(REQUIREMENT):
Please could you give again the lines from the one holding "06712 서울 서초구 남부순환로315길 2" through the final line of the data below, exactly, with no other lines?

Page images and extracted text
☆ ☆ ☆ ☆

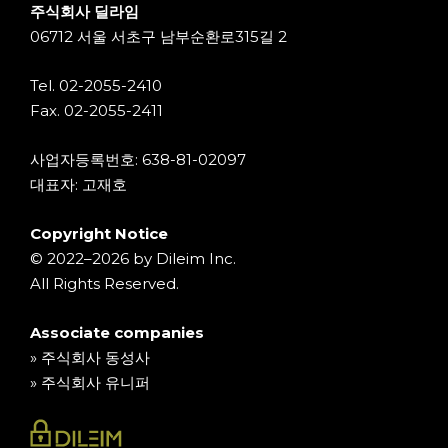
주식회사 딜라임
06712 서울 서초구 남부순환로315길 2
Tel. 02-2055-2410
Fax. 02-2055-2411
사업자등록번호: 638-81-02097
대표자: 고재호
Copyright Notice
© 2022–
2026 by Dileim Inc.
All Rights Reserved.
Associate companies
»
주식회사 동성사
»
주식회사 유니퍼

☆ ☆ ☆ ☆

(SOLUTION BELOW):
06712 서울 서초구 남부순환로315길 2
Tel. 02-2055-2410
Fax. 02-2055-2411
사업자등록번호: 638-81-02097
대표자: 고재호
Copyright Notice
© 2022–
2026 by Dileim Inc.
All Rights Reserved.
Associate companies
»
주식회사 동성사
»
주식회사 유니퍼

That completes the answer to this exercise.